動機

Q学習でうまく解けない問題を、DQNでとけるのか試したくなった。まずはお手軽と噂のkeras-rlのdqn_cartpoleを読んでみた。備忘録としてメモする。深くは理解していない。

まずは動く環境を作る

環境

macOS High Sierra 10.13.6
Python 3.6.4 (Anaconda)

Anaconda Navigatorより下記をインストール

tensorflow 1.10
keras 2.2.2

下記を参考にopenai-gymとkeras-rlをインストール

qiita.com

すんなり動いた。

python examples/dqn_cartpole.py

f:id:n-noguchi:20180911015418p:plain

ソースを読む

import

import numpy as np
import gym

from keras.models import Sequential
from keras.layers import Dense, Activation, Flatten
from keras.optimizers import Adam

from rl.agents.dqn import DQNAgent
from rl.policy import BoltzmannQPolicy
from rl.memory import SequentialMemory

変数定義

ENV_NAME = 'CartPole-v0'


# Get the environment and extract the number of actions.
env = gym.make(ENV_NAME)
np.random.seed(123)
env.seed(123)
nb_actions = env.action_space.n

cartpole-v0の環境を使う。

env.action_space.nについては、cartpoleのアクション右へ移動もしくは左へ移動の2つ

(Pdb) nb_actions
2

モデルの定義

# Next, we build a very simple model.
model = Sequential()
model.add(Flatten(input_shape=(1,) + env.observation_space.shape))
model.add(Dense(16))
model.add(Activation('relu'))
model.add(Dense(16))
model.add(Activation('relu'))
model.add(Dense(16))
model.add(Activation('relu'))
model.add(Dense(nb_actions))
model.add(Activation('linear'))
print(model.summary())

mode.summary()は以下が出力される。

_________________________________________________________________
Layer (type)                 Output Shape              Param #
=================================================================
flatten_1 (Flatten)          (None, 4)                 0
_________________________________________________________________
dense_1 (Dense)              (None, 16)                80
_________________________________________________________________
activation_1 (Activation)    (None, 16)                0
_________________________________________________________________
dense_2 (Dense)              (None, 16)                272
_________________________________________________________________
activation_2 (Activation)    (None, 16)                0
_________________________________________________________________
dense_3 (Dense)              (None, 16)                272
_________________________________________________________________
activation_3 (Activation)    (None, 16)                0
_________________________________________________________________
dense_4 (Dense)              (None, 2)                 34
_________________________________________________________________
activation_4 (Activation)    (None, 2)                 0
=================================================================
Total params: 658
Trainable params: 658
Non-trainable params: 0
_________________________________________________________________

このようなイメージのネットワークになる。

入力層 4(状態 x,x_dot,theta,theta_dot)  `Flatten(input_shape=(1,) + env.observation_space.shape)`
↓ 全総結合 活性化関数 relu `Dense(16), Activation('relu')`
中間層 16
↓ 全総結合 活性化関数 relu `Dense(16), Activation('relu')`
中間層 16
↓ 全総結合 活性化関数 relu `Dense(16), Activation('relu')`
中間層 16
↓ 全総結合 活性化関数 linear `Dense(nb_actions), Activation('linear')`
出力層 2

Flatten(input_shape=(1,) + env.observation_space.shape)は入力のレイヤーで入力は4つ。 shapeを+で連結できることを初めて知った。
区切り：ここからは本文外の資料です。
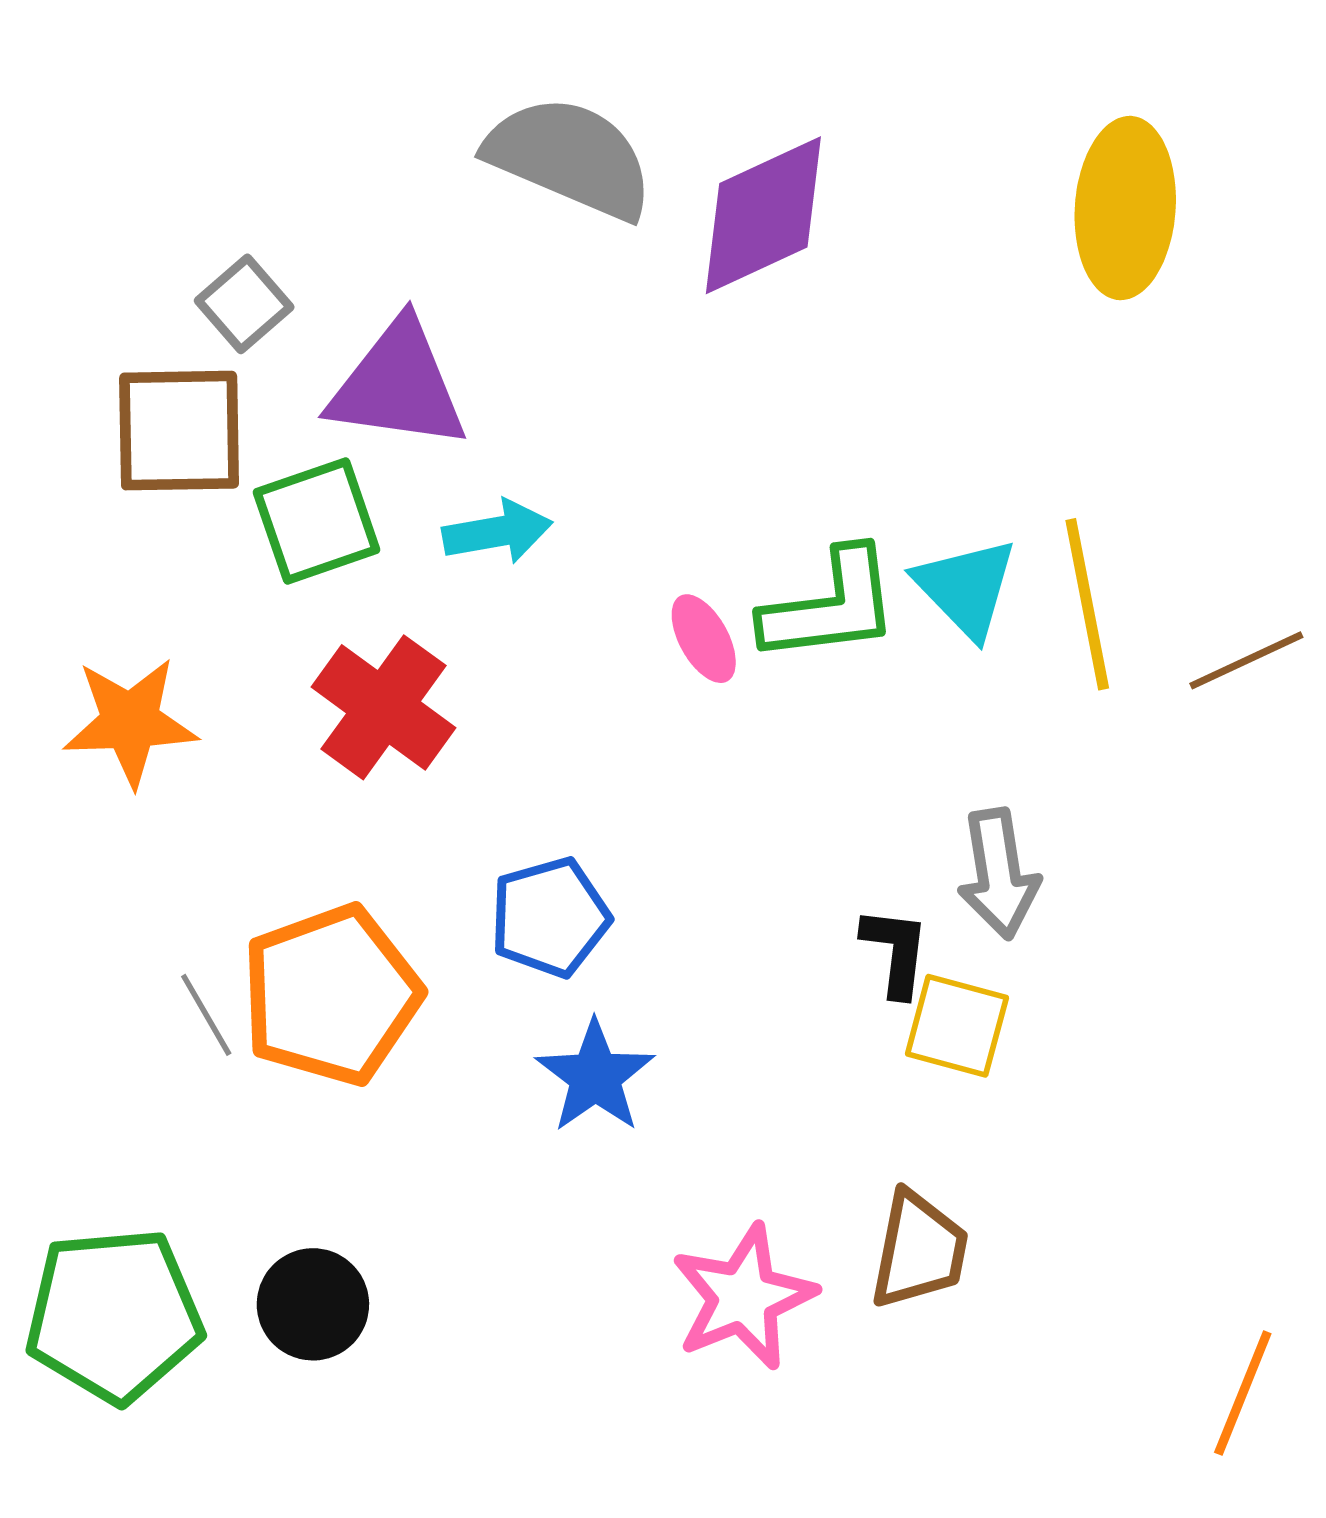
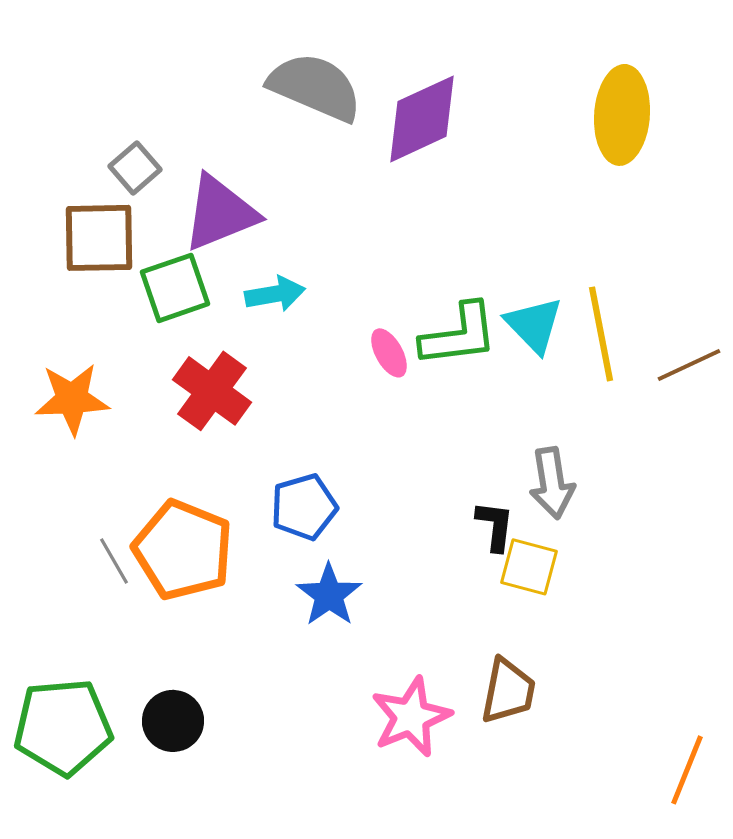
purple triangle: (398, 385) -> (220, 213), turned -30
orange pentagon: (331, 995) -> (183, 550), turned -30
(Pdb) (1,)+env.observation_space.shape
(1, 4)

cartpole環境の、観測値(x,x_dot,theta,theta_dot)を受けるための4つの入力となっている

- x : カートの位置
- x_dot : カートの速度
- theta : 棒の角度
- theta_dot : 棒の角速度

    def step(self, action):
        # 略
        self.state = (x,x_dot,theta,theta_dot)
        # 略
        return np.array(self.state), reward, done, {}

DQNAgentの設定

memory = SequentialMemory(limit=50000, window_length=1)
policy = BoltzmannQPolicy()
dqn = DQNAgent(model=model, nb_actions=nb_actions, memory=memory, nb_steps_warmup=10,
               target_model_update=1e-2, policy=policy)
dqn.compile(Adam(lr=1e-3), metrics=['mae'])
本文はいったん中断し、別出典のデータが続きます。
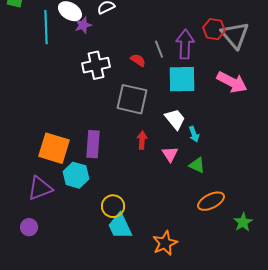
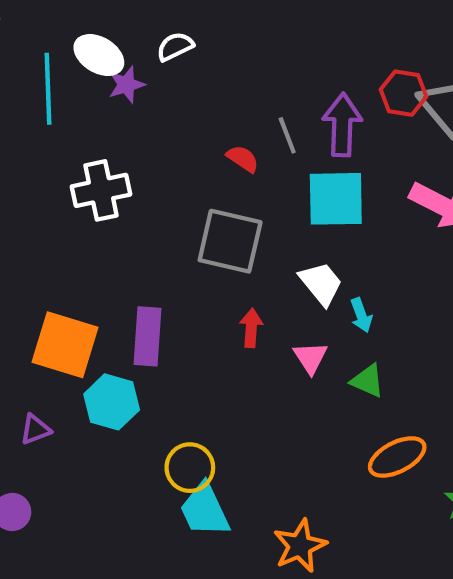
white cross: (96, 65) -> (101, 190), moved
purple triangle: (40, 188) -> (35, 429), size x0.6

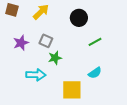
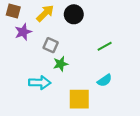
black circle: (79, 18) -> (74, 14), moved
purple star: (21, 43) -> (23, 32), moved

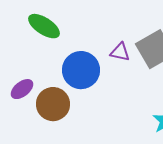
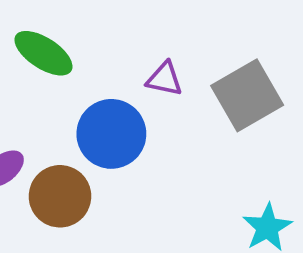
purple triangle: (120, 52) -> (165, 79), moved

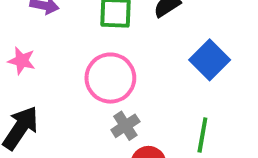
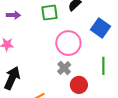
pink circle: (110, 78) -> (68, 43), moved

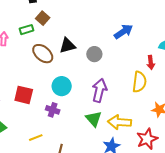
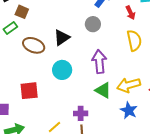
black triangle: (67, 46) -> (62, 38), moved
gray circle: (94, 54) -> (93, 24), moved
red arrow: (151, 63) -> (131, 13), moved
purple cross: (53, 110) -> (81, 113), moved

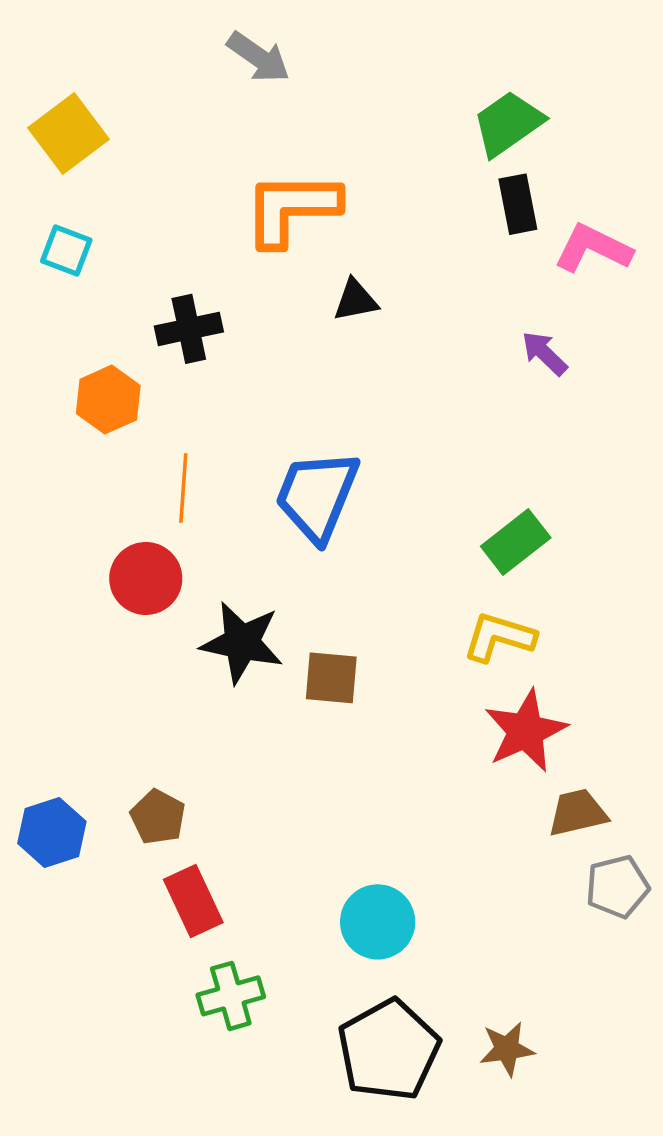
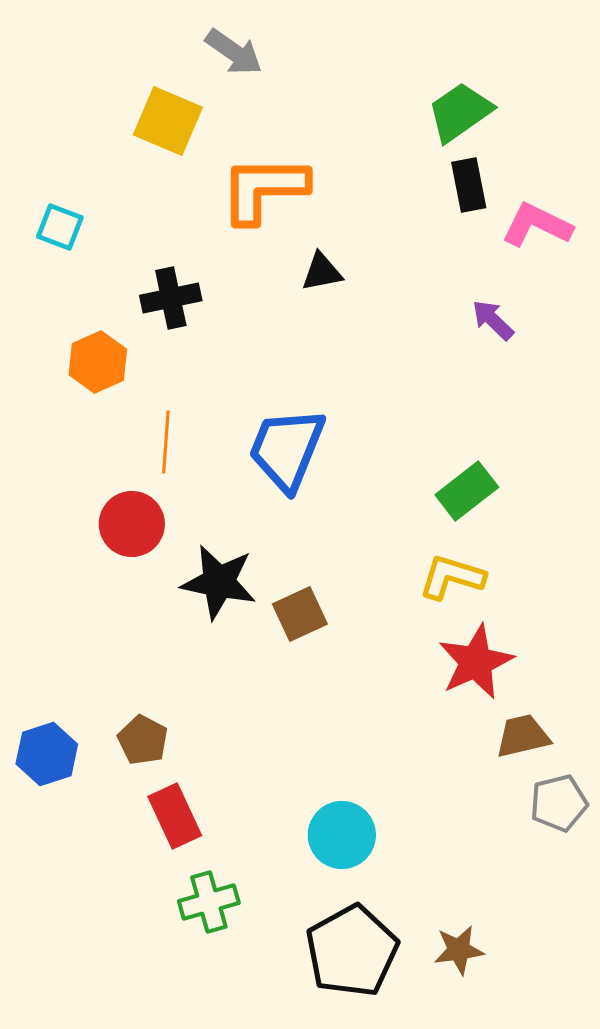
yellow square: (68, 133) -> (168, 121), moved, turned -30
brown square: (331, 678) -> (300, 614), turned -30

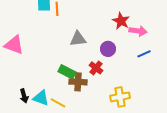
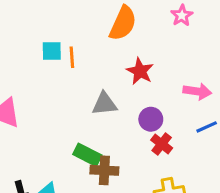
red star: (121, 21) -> (140, 71), moved
red cross: (96, 68) -> (162, 144), moved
SequentialMemoryは、各ステップ毎のアクション、報酬、終了状態、観測値を格納するためのメモリ。
- limit=50,000は50,000回分を保存するリングバッファが内部で準備される。
- window_lengthはメモリを格納する最小単位
BoltzmannQPolicy

ボルツマン分布を利用したソフトマックス手法による方策

Q学習 - Wikipedia

なるべくQ値の大きな行動が高確率で選ばれるようになる方策らしい。

        q_values = q_values.astype('float64')
        nb_actions = q_values.shape[0]

        exp_values = np.exp(np.clip(q_values / self.tau, self.clip[0], self.clip[1]))
        probs = exp_values / np.sum(exp_values)
        action = np.random.choice(range(nb_actions), p=probs)

DQNAgentは環境中のエージェントを表す
- nb_steps_warmupはトレーニング開始までのウォームアップのステップ数
- target_model_updateはおそらくモデルの更新間隔
dqn.compile()はkerasのモデルをコンパイルし、損失関数とオプティマイザを設定する
- Adam(lr=1e-3)はkerasの最適化関数
  
  https://keras.io/ja/optimizers/keras.io
- metricsはkerasの評価関数 maeはMean Absolute Error
  
  mathwords.net

トレーニングとテスト

dqn.fit(env, nb_steps=50000, visualize=True, verbose=2)

# After training is done, we save the final weights.
dqn.save_weights('dqn_{}_weights.h5f'.format(ENV_NAME), overwrite=True)
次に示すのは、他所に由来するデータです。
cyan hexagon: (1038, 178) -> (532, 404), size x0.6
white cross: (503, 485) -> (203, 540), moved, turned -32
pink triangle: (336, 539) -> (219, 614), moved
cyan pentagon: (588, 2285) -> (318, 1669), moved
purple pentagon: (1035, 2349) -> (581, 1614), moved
# Finally, evaluate our algorithm for 5 episodes.
dqn.test(env, nb_episodes=5, visualize=True)

dqn.fit()でトレーニングを実施

github.com
- ソースより抜粋

     Trains the agent on the given environment.
        # Arguments
            env: (`Env` instance): Environment that the agent interacts with. See [Env](#env) for details.
            nb_steps (integer): Number of training steps to be performed.
            action_repetition (integer): Number of times the agent repeats the same action without
                observing the environment again. Setting this to a value > 1 can be useful
                if a single action only has a very small effect on the environment.
            callbacks (list of `keras.callbacks.Callback` or `rl.callbacks.Callback` instances):
                List of callbacks to apply during training. See [callbacks](/callbacks) for details.
            verbose (integer): 0 for no logging, 1 for interval logging (compare `log_interval`), 2 for episode logging
            visualize (boolean): If `True`, the environment is visualized during training. However,
                this is likely going to slow down training significantly and is thus intended to be
                a debugging instrument.
            nb_max_start_steps (integer): Number of maximum steps that the agent performs at the beginning
                of each episode using `start_step_policy`. Notice that this is an upper limit since
                the exact number of steps to be performed is sampled uniformly from [0, max_start_steps]
                at the beginning of each episode.
            start_step_policy (`lambda observation: action`): The policy
                to follow if `nb_max_start_steps` > 0. If set to `None`, a random action is performed.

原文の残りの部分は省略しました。